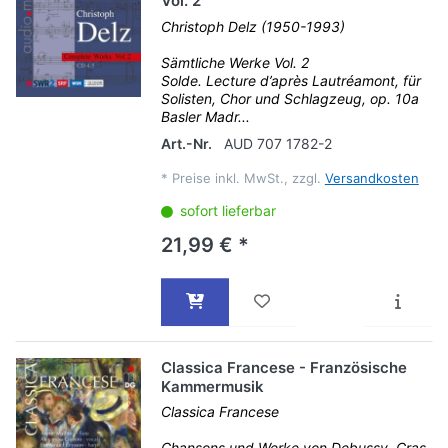
Vol. 2
Christoph Delz (1950-1993)
Sämtliche Werke Vol. 2
Solde. Lecture d’après Lautréamont, für
Solisten, Chor und Schlagzeug, op. 10a
Basler Madr...
Art.-Nr.
AUD 707 1782-2
*
Preise inkl. MwSt., zzgl.
Versandkosten
sofort lieferbar
21,99 € *
Classica Francese - Französische
Kammermusik
Classica Francese
Chansons und Werke von Debussy, Cras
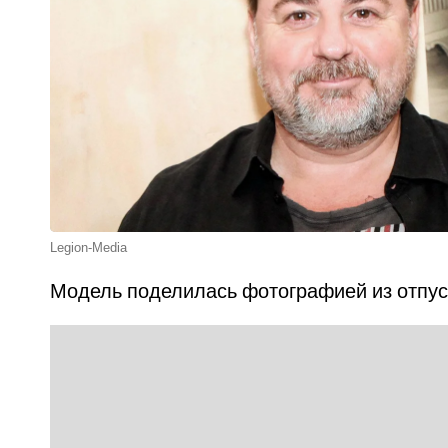
Legion-Media
Модель поделилась фотографией из отпус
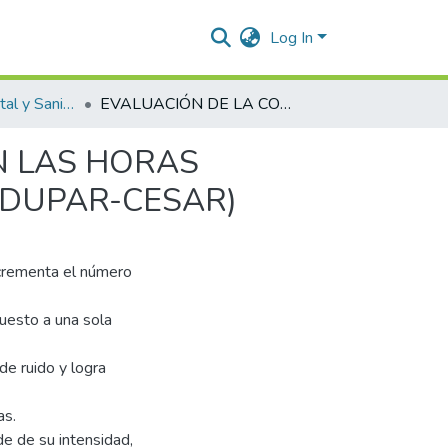
Log In
Ingeniería Ambiental y Sanitaria.
EVALUACIÓN DE LA CONTAMINACIÓN AUDITIVA EN LAS HORAS CRÍTICAS DEL SECTOR CINCO(5) ESQUINAS (VALLEDUPAR-CESAR)
N LAS HORAS
LEDUPAR-CESAR)
ncrementa el número
uesto a una sola
de ruido y logra
as.
de de su intensidad,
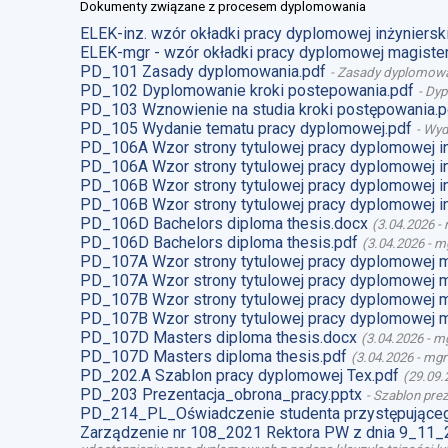
Dokumenty związane z procesem dyplomowania
ELEK-inz. wzór okładki pracy dyplomowej inżynierski
ELEK-mgr - wzór okładki pracy dyplomowej magister
PD_101 Zasady dyplomowania.pdf
-
Zasady dyplomow
PD_102 Dyplomowanie kroki postepowania.pdf
-
Dyp
PD_103 Wznowienie na studia kroki postępowania.p
PD_105 Wydanie tematu pracy dyplomowej.pdf
-
Wyd
PD_106A Wzor strony tytulowej pracy dyplomowej i
PD_106A Wzor strony tytulowej pracy dyplomowej i
PD_106B Wzor strony tytulowej pracy dyplomowej i
PD_106B Wzor strony tytulowej pracy dyplomowej i
PD_106D Bachelors diploma thesis.docx
(
3.04.2026
-
PD_106D Bachelors diploma thesis.pdf
(
3.04.2026
-
mg
PD_107A Wzor strony tytulowej pracy dyplomowej 
PD_107A Wzor strony tytulowej pracy dyplomowej m
PD_107B Wzor strony tytulowej pracy dyplomowej 
PD_107B Wzor strony tytulowej pracy dyplomowej m
PD_107D Masters diploma thesis.docx
(
3.04.2026
-
mg
PD_107D Masters diploma thesis.pdf
(
3.04.2026
-
mgr
PD_202.A Szablon pracy dyplomowej Tex.pdf
(
29.09.
PD_203 Prezentacja_obrona_pracy.pptx
-
Szablon prez
PD_214_PL_Oświadczenie studenta przystępująceg
Zarządzenie nr 108_2021 Rektora PW z dnia 9_11_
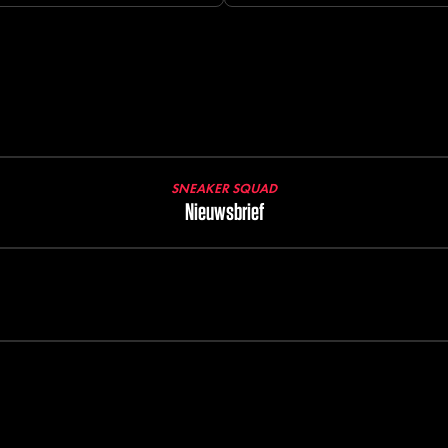
SNEAKER SQUAD
Nieuwsbrief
__________________________________________________
Return only those lines of the records that contain the string "Classica".

Classica Francese - Französische
Classica Francese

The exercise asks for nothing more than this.